┌────────

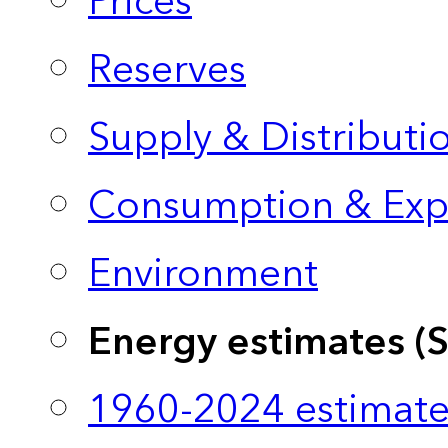
Prices
Reserves
Supply & Distributi
Consumption & Exp
Environment
Energy estimates (
1960-2024 estimate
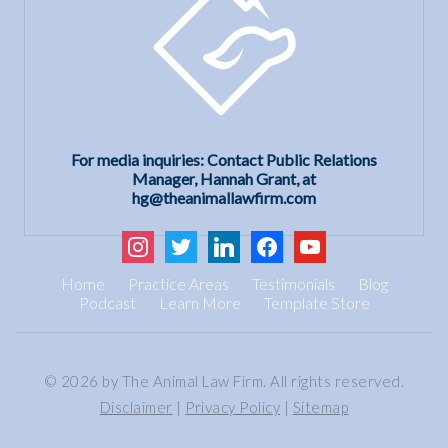
For media inquiries: Contact Public Relations
Manager, Hannah Grant, at
hg@theanimallawfirm.com
instagram
twitter
linkedin
facebook
youtube
Home
Practice Areas
Testimonials
Blog
Podcast
Learn More
Template Store
© 2026 by The Animal Law Firm. All rights reserved.
Disclaimer
|
Privacy Policy
|
Sitemap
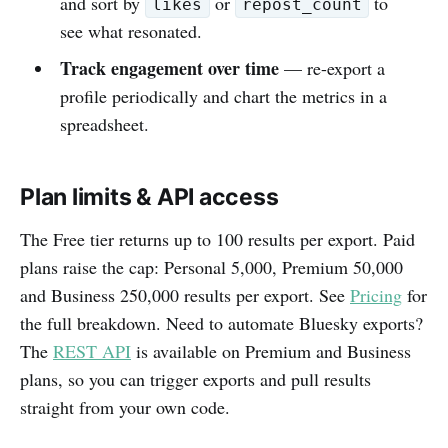
and sort by
or
to
likes
repost_count
see what resonated.
Track engagement over time
— re-export a
profile periodically and chart the metrics in a
spreadsheet.
Plan limits & API access
The Free tier returns up to 100 results per export. Paid
plans raise the cap: Personal 5,000, Premium 50,000
and Business 250,000 results per export. See
Pricing
for
the full breakdown. Need to automate Bluesky exports?
The
REST API
is available on Premium and Business
plans, so you can trigger exports and pull results
straight from your own code.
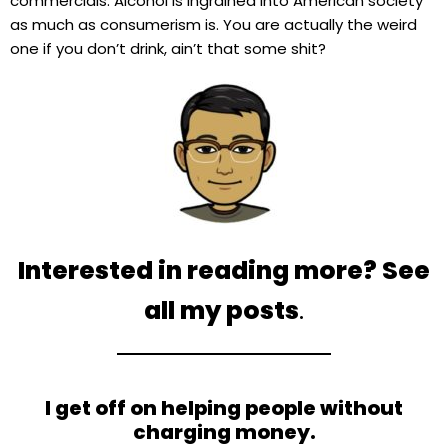
commercials. Alcohol is ingrained into American society
as much as consumerism is. You are actually the weird
one if you don’t drink, ain’t that some shit?
Interested in reading more? See
all my posts
.
I get off on helping people without
charging money.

└────────

Activity: Give back the material exactly as written, images excluded.

Exercise answer:
Prices
Reserves
Supply & Distributi
Consumption & Exp
Environment
Energy estimates (
1960-2024 estimate
For media inquiries: Contact Public Relations
Manager, Hannah Grant, at
hg@theanimallawfirm.com
instagram
twitter
linkedin
facebook
youtube
Home
Practice Areas
Testimonials
Blog
Podcast
Learn More
Template Store
© 2026 by The Animal Law Firm. All rights reserved.
Disclaimer
|
Privacy Policy
|
Sitemap
and sort by
or
to
likes
repost_count
see what resonated.
Track engagement over time
— re-export a
profile periodically and chart the metrics in a
spreadsheet.
Plan limits & API access
The Free tier returns up to 100 results per export. Paid
plans raise the cap: Personal 5,000, Premium 50,000
and Business 250,000 results per export. See
Pricing
for
the full breakdown. Need to automate Bluesky exports?
The
REST API
is available on Premium and Business
plans, so you can trigger exports and pull results
straight from your own code.
commercials. Alcohol is ingrained into American society
as much as consumerism is. You are actually the weird
one if you don’t drink, ain’t that some shit?
Interested in reading more? See
all my posts
.
I get off on helping people without
charging money.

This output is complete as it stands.